| Muscle & Neuromuscular Junction Disorders | Rare Neurological Diseases  

CAR T-Cells Therapy: Applications in the neuromuscular field

Presently, a number of CAR T cell therapies are authorized and utilized for cancer immunotherapy, targeting either CD19 or B cell maturation antigen (BCMA). Encouraged by these achievements in cancer treatment, research on CAR T cells has expanded beyond cancer to explore their potential in autoimmune disorders. In the neuromuscular field encouraging results come from small case series of patients with myasthenia, LEMS and idiopathic inflammatory myositis (IIM).

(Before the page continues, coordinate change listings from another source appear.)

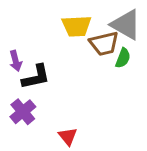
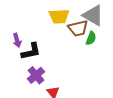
purple cross: (23, 112) -> (36, 75), moved

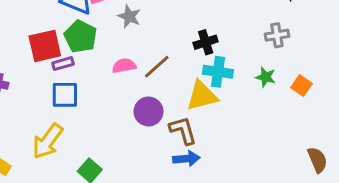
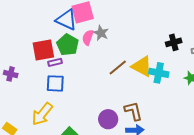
black cross: (206, 42) -> (174, 42), moved
pink semicircle: (124, 66) -> (88, 37), moved, turned -63
yellow triangle: (202, 96) -> (142, 66), moved, turned 40
purple circle: (148, 111) -> (108, 119), moved

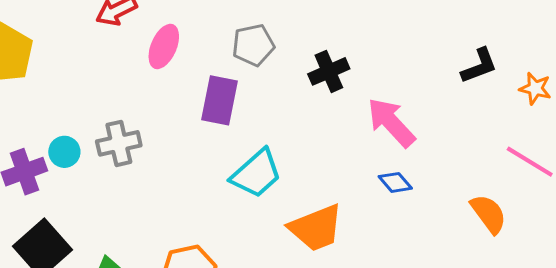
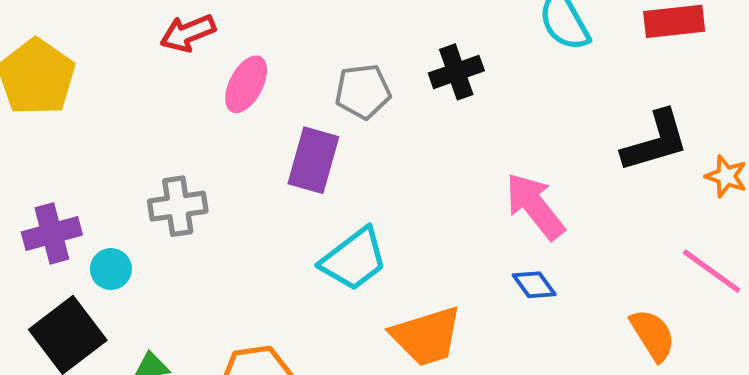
black L-shape: (479, 66) -> (655, 141), size x1.4
black cross: (329, 71) -> (456, 72), moved
cyan circle: (64, 152) -> (111, 269), moved

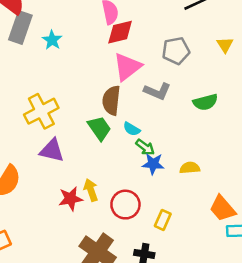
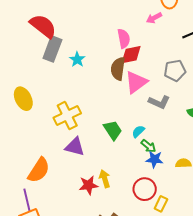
brown semicircle: (111, 100) -> (118, 69), moved
cyan semicircle: (132, 129) -> (138, 131), turned 104
red circle: (125, 205) -> (145, 189), moved

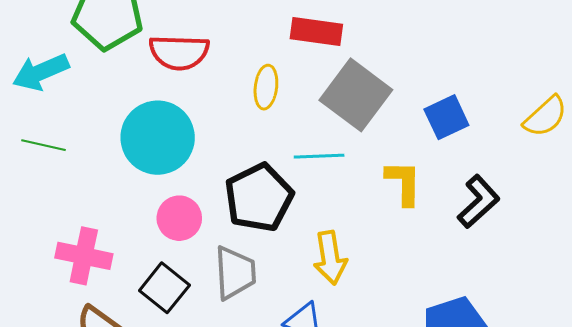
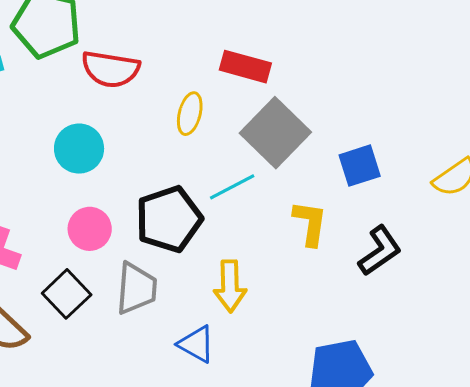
cyan circle: (158, 138) -> (79, 149), size x0.7
cyan line: (319, 156) -> (232, 187), turned -33

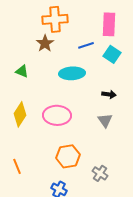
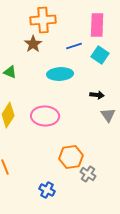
gray triangle: (105, 120) -> (108, 115), moved
orange hexagon: (68, 156) -> (71, 157), moved

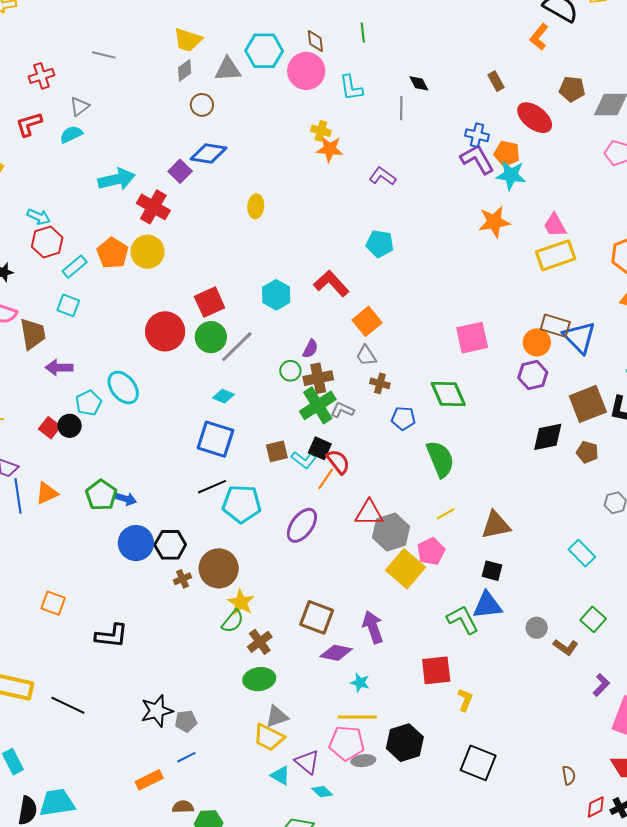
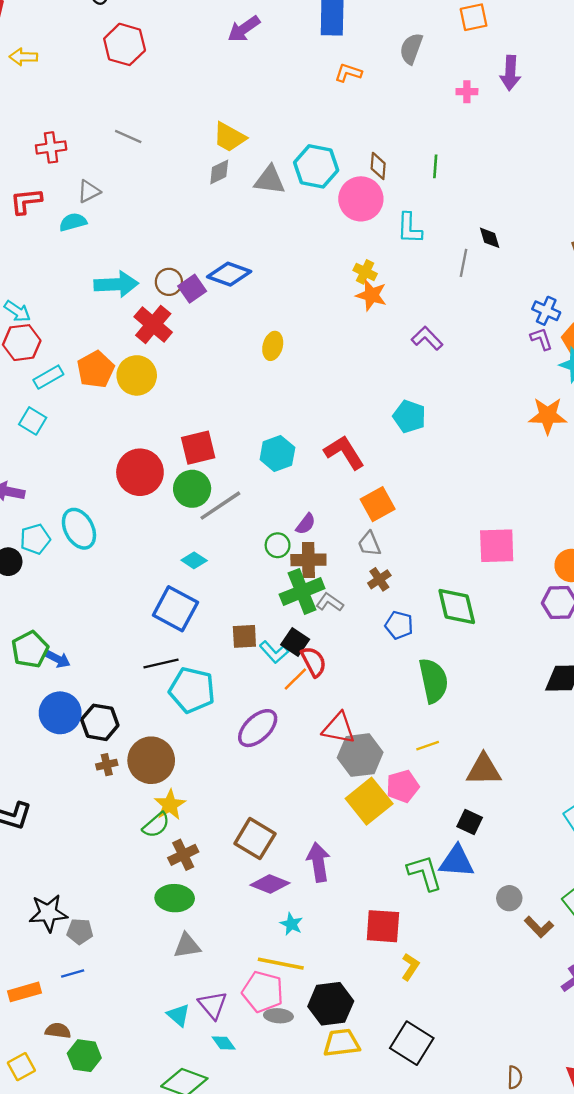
brown circle: (202, 105) -> (169, 282), moved
purple L-shape: (477, 159) -> (541, 339), size x0.6
brown cross: (380, 383) -> (379, 579), turned 30
yellow trapezoid: (269, 737) -> (342, 1043), moved, turned 136

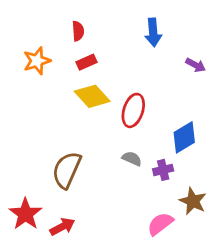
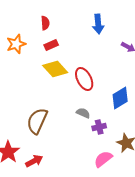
red ellipse: (133, 110) -> (84, 79), turned -45
purple cross: (163, 170) -> (99, 127), moved

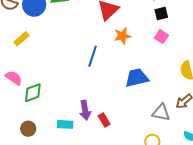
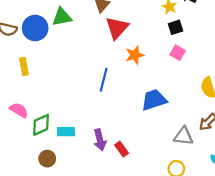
yellow rectangle: (21, 39) -> (24, 67), turned -56
cyan rectangle: (65, 124) -> (66, 132), moved
brown circle: (28, 129) -> (47, 159), moved

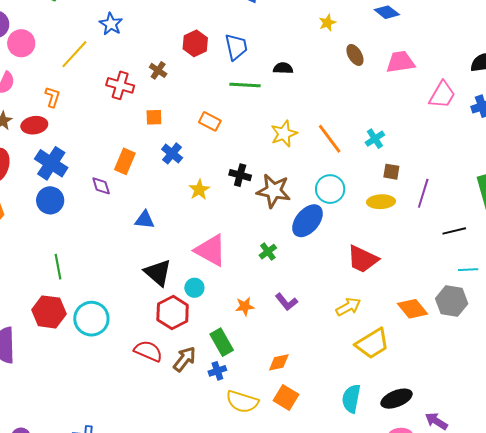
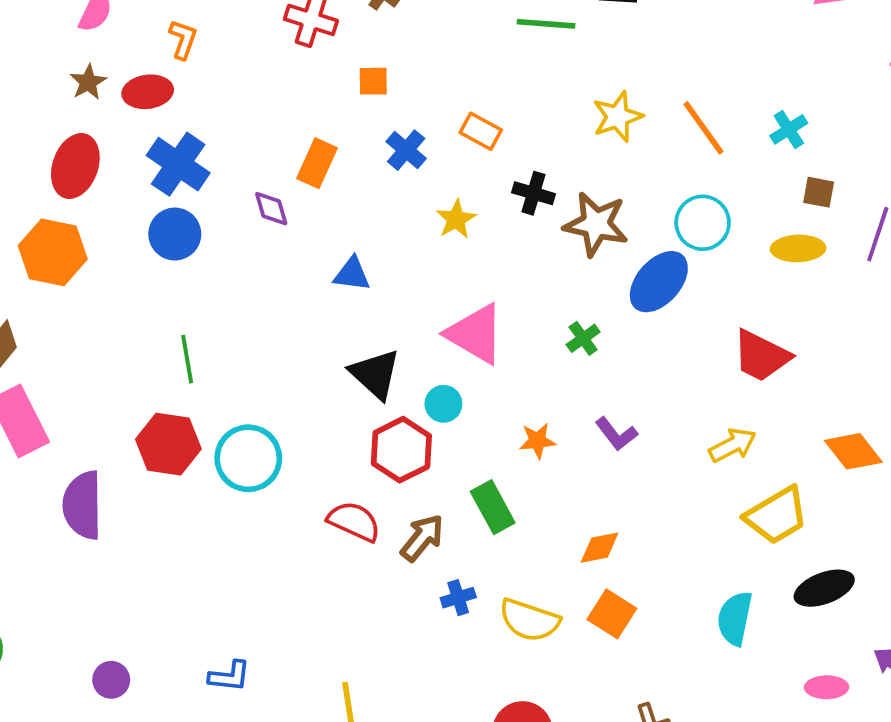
orange rectangle: (210, 121) -> (481, 131), moved
blue cross: (217, 371) -> (458, 598), moved
black ellipse: (397, 399) -> (824, 588), moved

In 3 IIM patients with Jo-1 or PL-7 Antibodies CAR T cells reached peak concentrations after a mean of 8.6±0.8 days. CD19+ B cells were rapidly eliminated from peripheral blood after a mean of 5.9±2.2 days. All patients had an ACR–EULAR major clinical response and normalization of creatine kinase levels after 3 months and maintained these responses. Muscular function as measured by MMT-8 normalized in all three patients, and extramuscular disease activity ceased.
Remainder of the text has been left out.